Os resultados promissores observados na imunoterapia do carcinoma não de pequenas células avançado EGFR-wild e destituídos da translocação ALK são dependentes de fatores preditivos. A expressão de TPS elevado (PD-L1 ≥ 50%) encontra sustentação em estudos prospectivos e aleatórios com adequado poder estatístico. Paralelamente, identifica-se no estudo CheckMate 227, a alta carga mutacional tumoral (TMB ≥ 10 mutações/ megabase) como um novo fator preditivo de resposta ao tratamento combinado de nivolumab (anticorpo monoclonal humanizado IgG4 anti-PD1) + ipilimumab (anticorpo monoclonal humanizado IgG1 anti-CTLA-4). O benefício parece ocorrer independente do percentual de expressão PD-L1, porém os resultados são ainda imaturos.
TMB = Tumor mutational Burden
Referências:
Tony S K Mok, Yi-Long Wu, Iveta Kudaba, et al: Pembrolizumab versus chemotherapy for previously untreated, PD-L1-expressing, locally advanced or metastatic non-small-cell lung cancer (KEYNOTE-042): a randomised, open-label, controlled, phase 3 trial, Lancet 393: 1819–30, 2019
Reck M, Rodriguez-Abreu D, Robinson AG, et al: Updated Analysis of KEYNOTE-024: Pembrolizumab Versus Platinum-Based Chemotherapy for Advanced Non-Small-Cell Lung Cancer With PD-L1 Tumor Proportion Score of 50% or Greater, J Clin Oncol 37(7):537-546, 2019
Hellmann MD, Ciuleanu TE, Pluzanski, A, et al: Nivolumab plus Ipilimumab in Lung Cancer with High Tumor Mutational Burden, N Engl J Med 378: 2093, 2018
O artigo em questão mostra que a imunoterapia é uma alternativa terapêutica para carcinoma de pulmão de não pequenas células metastáticos ou avançados, mostrando uma sobrevida global em meses maior em todos os grupos de pacientes estratificados pela proporção de escore tumoral tratados com imunoterapia exclusiva em comparação com os pacientes tratados com quimioterapia exclusiva. Esses resultados são promissores, mas são dependentes de fatores preditos.

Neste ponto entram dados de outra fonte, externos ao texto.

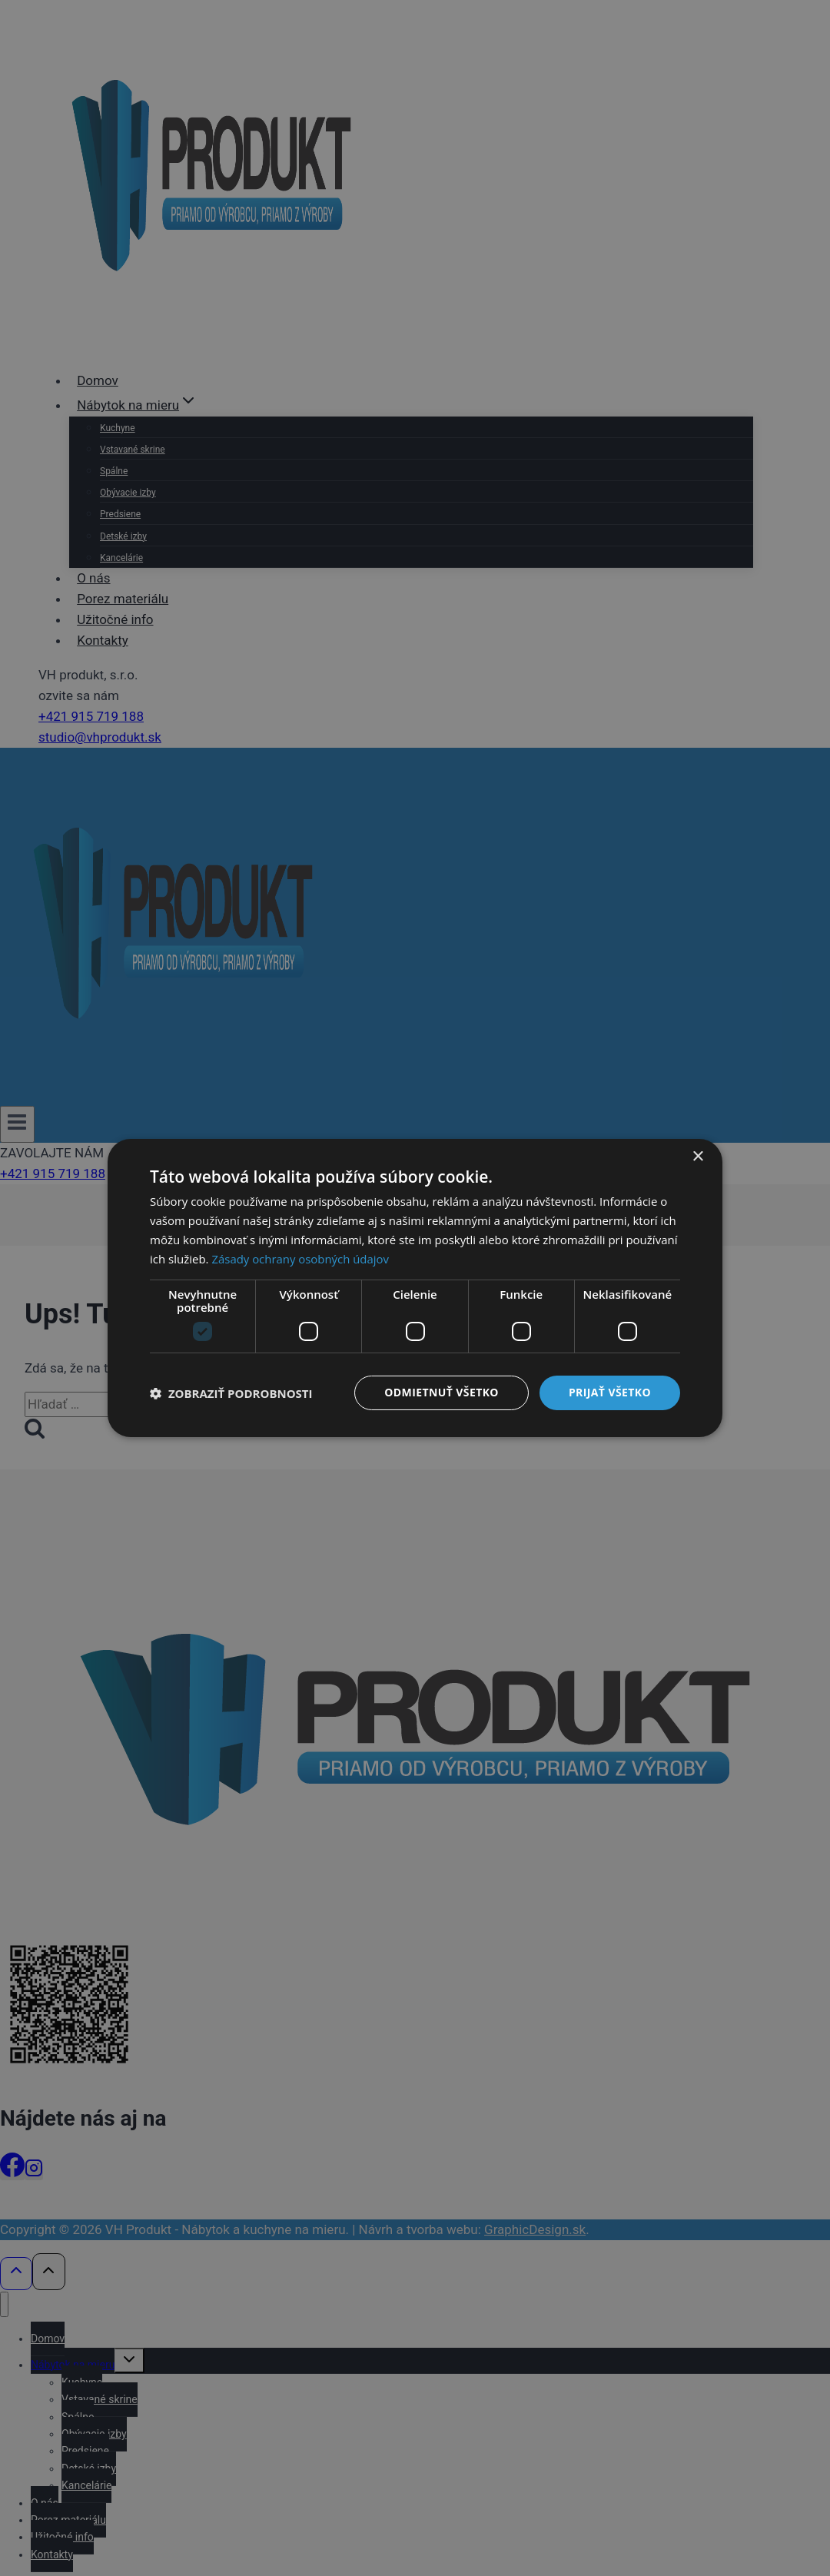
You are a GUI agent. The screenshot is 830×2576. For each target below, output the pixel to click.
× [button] (697, 1157)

A imunoterapia já desponta como realidade terapêutica no campo da oncologia. No caso de carcinomas de pulmão de células não pequenas, sobretudo naqueles pacientes com tumores que expressam PD-L1 em ao menos 50% das células, o tratamento com o anticorpo monoclonal Pembrolizumab apresentou maiores sobrevida livre de progressão e sobrevida global em relação à quimioterapia (Keynote-024). O benefício, a princípio, parece se estender para populações de diferentes valores de expressão PD-L1 (Keynote-042), mas os resultados ainda são muito incipientes e dependentes de valores preditivos – além da possibilidade de contaminação de subgrupos, como já citado no artigo. Com perfil de segurança melhor que a quimioterapia, é uma imunoterapia promissora e que merece maior atenção para futuros estudos.